EXERCISE
Search the data for the string "充值方式" and copy each line where it turns up.

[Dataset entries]

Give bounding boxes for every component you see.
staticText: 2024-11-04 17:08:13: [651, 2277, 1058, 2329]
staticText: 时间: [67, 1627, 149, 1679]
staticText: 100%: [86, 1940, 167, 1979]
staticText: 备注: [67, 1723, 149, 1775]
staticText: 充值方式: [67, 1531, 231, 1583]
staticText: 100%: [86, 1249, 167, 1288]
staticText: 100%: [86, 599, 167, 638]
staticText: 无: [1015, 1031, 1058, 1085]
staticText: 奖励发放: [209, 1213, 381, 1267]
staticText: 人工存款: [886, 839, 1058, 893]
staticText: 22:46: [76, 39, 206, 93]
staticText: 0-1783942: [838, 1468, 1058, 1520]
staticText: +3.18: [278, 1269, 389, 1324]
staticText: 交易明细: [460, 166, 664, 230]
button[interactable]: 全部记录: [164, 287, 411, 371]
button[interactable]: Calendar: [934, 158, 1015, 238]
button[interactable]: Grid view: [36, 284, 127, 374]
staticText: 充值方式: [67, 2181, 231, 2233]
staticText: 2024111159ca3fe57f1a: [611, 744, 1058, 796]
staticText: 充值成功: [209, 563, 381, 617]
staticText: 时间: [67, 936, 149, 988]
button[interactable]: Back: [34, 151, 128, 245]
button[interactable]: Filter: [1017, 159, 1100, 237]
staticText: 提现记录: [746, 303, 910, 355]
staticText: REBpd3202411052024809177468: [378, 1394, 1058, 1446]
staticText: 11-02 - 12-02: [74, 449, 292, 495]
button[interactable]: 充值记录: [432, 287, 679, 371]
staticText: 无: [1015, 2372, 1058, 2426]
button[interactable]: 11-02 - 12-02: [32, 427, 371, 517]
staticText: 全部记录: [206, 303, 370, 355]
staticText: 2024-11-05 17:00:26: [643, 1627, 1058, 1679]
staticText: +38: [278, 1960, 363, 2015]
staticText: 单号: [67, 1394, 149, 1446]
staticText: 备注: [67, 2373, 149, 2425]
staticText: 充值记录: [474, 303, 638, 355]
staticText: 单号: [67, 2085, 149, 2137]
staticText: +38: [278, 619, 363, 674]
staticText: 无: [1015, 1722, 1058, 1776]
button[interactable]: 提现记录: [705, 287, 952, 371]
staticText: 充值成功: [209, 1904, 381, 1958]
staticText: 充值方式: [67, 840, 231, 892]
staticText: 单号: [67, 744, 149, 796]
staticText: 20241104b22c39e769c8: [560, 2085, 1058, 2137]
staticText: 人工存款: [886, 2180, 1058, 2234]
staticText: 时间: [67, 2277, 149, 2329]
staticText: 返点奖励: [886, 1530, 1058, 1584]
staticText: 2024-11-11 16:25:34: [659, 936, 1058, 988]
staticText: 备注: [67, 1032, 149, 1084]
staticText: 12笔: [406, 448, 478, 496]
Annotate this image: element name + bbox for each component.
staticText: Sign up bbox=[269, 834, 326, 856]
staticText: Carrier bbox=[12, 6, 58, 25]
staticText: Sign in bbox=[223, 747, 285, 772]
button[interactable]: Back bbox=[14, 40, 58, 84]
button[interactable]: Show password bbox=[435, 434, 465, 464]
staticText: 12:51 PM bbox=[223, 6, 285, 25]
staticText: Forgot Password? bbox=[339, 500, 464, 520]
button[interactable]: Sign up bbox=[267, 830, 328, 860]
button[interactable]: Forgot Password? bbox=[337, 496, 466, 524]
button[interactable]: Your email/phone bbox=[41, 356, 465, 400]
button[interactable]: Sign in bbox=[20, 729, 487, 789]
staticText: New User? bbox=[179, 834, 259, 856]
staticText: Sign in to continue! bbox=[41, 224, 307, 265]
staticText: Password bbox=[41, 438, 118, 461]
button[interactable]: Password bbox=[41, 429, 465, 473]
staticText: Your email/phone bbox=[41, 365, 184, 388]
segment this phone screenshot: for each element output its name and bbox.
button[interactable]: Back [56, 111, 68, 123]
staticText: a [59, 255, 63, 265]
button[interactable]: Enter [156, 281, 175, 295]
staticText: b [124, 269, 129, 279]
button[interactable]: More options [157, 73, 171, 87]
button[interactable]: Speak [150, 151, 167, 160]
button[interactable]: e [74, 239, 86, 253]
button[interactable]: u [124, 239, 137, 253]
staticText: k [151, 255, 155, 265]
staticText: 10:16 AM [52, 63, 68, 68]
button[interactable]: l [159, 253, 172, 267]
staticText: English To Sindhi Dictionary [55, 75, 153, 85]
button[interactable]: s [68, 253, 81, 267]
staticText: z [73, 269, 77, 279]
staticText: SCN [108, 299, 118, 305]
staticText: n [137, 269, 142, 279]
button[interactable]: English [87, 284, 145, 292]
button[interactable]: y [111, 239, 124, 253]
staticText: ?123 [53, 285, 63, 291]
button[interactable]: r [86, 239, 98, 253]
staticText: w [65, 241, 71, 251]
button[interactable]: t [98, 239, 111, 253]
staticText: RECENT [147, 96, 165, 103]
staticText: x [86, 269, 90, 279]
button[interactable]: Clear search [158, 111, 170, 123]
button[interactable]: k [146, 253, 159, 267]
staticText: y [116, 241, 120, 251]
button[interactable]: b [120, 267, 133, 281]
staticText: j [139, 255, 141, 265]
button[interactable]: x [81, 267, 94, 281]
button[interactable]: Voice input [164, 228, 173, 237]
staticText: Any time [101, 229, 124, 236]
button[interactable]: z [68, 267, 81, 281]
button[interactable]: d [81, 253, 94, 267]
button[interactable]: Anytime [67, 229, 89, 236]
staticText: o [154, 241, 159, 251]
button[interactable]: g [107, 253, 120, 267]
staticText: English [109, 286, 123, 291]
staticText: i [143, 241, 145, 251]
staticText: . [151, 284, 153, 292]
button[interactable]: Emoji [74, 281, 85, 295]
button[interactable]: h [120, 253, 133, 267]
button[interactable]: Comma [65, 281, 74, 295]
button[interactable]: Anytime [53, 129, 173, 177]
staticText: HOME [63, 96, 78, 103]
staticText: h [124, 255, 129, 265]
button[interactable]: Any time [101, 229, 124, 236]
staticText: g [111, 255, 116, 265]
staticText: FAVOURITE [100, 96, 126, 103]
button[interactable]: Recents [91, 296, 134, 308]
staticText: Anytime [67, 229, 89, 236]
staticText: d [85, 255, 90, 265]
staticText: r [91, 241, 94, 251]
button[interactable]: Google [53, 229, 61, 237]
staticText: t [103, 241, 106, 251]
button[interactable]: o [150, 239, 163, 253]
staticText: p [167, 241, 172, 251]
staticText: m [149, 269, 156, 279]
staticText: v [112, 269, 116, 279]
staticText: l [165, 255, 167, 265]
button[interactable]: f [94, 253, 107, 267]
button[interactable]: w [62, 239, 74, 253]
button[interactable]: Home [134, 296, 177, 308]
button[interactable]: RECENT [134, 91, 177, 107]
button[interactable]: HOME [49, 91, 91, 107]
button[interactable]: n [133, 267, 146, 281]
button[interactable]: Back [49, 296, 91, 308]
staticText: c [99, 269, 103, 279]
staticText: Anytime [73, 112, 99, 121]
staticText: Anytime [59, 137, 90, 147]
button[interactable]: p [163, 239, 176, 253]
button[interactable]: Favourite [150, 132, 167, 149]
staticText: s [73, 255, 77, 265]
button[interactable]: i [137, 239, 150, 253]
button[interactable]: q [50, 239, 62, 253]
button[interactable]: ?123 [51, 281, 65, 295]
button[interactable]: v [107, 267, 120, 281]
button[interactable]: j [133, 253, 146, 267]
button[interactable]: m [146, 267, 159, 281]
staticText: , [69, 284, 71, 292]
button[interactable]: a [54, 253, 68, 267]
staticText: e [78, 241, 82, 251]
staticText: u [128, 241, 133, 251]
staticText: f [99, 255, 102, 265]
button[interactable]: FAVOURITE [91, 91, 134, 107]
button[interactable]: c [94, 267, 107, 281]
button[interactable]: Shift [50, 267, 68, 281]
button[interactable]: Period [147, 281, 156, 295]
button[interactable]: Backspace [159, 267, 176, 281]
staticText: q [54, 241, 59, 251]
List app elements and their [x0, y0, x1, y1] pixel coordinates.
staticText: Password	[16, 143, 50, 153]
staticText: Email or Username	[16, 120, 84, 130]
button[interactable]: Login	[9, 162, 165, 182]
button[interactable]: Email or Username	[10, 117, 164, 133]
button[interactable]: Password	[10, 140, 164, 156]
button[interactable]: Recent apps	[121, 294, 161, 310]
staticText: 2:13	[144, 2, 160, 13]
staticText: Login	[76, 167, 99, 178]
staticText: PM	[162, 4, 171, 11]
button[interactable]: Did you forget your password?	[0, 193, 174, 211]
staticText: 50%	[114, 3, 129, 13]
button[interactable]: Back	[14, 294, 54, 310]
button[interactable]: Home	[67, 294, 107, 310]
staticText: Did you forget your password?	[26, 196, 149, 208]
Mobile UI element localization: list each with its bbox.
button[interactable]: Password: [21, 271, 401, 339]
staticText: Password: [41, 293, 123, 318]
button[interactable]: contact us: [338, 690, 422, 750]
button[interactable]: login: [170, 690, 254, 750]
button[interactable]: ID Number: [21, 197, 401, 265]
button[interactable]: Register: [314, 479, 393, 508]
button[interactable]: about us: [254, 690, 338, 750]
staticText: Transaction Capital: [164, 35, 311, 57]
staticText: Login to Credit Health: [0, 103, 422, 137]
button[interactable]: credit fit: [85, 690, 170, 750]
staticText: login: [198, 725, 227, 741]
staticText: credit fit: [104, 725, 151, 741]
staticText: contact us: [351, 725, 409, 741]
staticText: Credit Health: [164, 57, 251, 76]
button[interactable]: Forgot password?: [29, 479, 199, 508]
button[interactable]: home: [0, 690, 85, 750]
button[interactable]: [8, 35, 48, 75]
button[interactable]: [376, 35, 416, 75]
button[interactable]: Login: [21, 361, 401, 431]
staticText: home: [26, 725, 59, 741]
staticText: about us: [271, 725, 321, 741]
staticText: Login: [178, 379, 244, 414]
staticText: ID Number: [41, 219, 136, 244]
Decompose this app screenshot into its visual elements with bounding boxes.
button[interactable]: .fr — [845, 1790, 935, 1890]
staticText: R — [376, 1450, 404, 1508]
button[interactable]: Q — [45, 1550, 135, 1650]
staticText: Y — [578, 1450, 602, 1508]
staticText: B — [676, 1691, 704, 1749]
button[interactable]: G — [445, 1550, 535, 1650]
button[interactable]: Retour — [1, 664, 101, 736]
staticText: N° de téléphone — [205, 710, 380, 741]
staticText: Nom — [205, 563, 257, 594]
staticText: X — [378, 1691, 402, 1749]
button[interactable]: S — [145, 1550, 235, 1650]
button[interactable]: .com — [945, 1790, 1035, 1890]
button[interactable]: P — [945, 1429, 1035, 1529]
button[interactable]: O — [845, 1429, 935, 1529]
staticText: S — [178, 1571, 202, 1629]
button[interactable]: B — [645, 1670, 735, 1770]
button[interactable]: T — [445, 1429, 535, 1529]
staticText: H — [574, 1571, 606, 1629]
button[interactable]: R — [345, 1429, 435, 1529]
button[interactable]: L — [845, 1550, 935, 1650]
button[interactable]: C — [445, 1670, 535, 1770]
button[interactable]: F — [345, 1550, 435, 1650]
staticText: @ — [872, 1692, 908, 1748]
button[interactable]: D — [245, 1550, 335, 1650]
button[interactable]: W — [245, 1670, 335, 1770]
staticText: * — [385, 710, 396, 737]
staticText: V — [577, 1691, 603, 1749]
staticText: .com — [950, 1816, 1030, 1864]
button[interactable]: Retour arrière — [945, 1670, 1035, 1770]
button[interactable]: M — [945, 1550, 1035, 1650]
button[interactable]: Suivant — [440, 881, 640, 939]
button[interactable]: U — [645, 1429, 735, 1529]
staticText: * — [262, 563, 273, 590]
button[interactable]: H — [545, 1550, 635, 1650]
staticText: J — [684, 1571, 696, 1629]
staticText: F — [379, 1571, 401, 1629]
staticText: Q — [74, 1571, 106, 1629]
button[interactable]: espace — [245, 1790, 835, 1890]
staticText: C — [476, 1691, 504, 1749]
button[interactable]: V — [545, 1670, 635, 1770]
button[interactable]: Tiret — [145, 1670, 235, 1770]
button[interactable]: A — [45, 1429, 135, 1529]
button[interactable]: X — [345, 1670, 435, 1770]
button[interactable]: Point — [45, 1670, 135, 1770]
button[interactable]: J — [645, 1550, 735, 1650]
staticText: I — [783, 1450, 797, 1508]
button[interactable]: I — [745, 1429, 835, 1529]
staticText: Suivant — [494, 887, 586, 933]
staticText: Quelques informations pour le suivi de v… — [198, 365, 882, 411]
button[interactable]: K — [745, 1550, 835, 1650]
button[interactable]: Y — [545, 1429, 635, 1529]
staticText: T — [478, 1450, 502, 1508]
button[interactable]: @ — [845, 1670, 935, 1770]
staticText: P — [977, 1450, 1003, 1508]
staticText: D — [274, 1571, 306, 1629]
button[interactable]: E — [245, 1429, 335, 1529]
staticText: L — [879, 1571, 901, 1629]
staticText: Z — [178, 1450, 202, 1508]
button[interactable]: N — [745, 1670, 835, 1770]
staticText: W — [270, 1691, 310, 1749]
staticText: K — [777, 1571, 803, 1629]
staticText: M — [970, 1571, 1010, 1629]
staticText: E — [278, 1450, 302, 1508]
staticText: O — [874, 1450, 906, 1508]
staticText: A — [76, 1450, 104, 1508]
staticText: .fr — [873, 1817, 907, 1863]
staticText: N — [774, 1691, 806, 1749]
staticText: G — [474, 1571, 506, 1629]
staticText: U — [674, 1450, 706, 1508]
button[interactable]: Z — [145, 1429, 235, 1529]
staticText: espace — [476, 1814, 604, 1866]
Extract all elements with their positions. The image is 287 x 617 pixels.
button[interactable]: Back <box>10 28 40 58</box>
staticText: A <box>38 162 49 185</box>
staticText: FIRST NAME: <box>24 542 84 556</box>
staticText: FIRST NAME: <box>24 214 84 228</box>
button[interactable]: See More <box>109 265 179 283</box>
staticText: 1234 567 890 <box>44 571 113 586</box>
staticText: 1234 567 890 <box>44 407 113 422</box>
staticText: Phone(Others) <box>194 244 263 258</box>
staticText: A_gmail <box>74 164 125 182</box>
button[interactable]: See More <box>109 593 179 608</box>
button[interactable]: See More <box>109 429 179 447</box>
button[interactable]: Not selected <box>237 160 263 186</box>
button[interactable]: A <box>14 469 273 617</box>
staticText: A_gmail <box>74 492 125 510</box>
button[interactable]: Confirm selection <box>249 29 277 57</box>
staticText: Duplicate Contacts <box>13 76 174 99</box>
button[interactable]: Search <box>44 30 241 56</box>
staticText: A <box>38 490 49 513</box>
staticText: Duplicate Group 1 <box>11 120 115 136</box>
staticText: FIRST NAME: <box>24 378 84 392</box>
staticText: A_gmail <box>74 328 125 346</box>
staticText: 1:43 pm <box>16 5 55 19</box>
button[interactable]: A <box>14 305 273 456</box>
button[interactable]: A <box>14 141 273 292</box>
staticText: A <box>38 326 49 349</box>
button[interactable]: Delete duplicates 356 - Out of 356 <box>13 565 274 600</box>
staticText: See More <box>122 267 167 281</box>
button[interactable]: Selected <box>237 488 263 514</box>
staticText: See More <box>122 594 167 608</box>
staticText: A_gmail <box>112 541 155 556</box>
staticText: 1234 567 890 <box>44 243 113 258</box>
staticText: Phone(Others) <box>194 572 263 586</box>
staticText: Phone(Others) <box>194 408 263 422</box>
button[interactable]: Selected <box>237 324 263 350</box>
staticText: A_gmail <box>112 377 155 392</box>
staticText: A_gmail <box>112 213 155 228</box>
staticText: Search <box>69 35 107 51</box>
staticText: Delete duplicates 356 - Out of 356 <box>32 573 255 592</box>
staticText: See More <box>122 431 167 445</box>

WRITTEN SOLUTION
staticText: 充值方式: [67, 1531, 231, 1583]
staticText: 充值方式: [67, 2181, 231, 2233]
staticText: 充值方式: [67, 840, 231, 892]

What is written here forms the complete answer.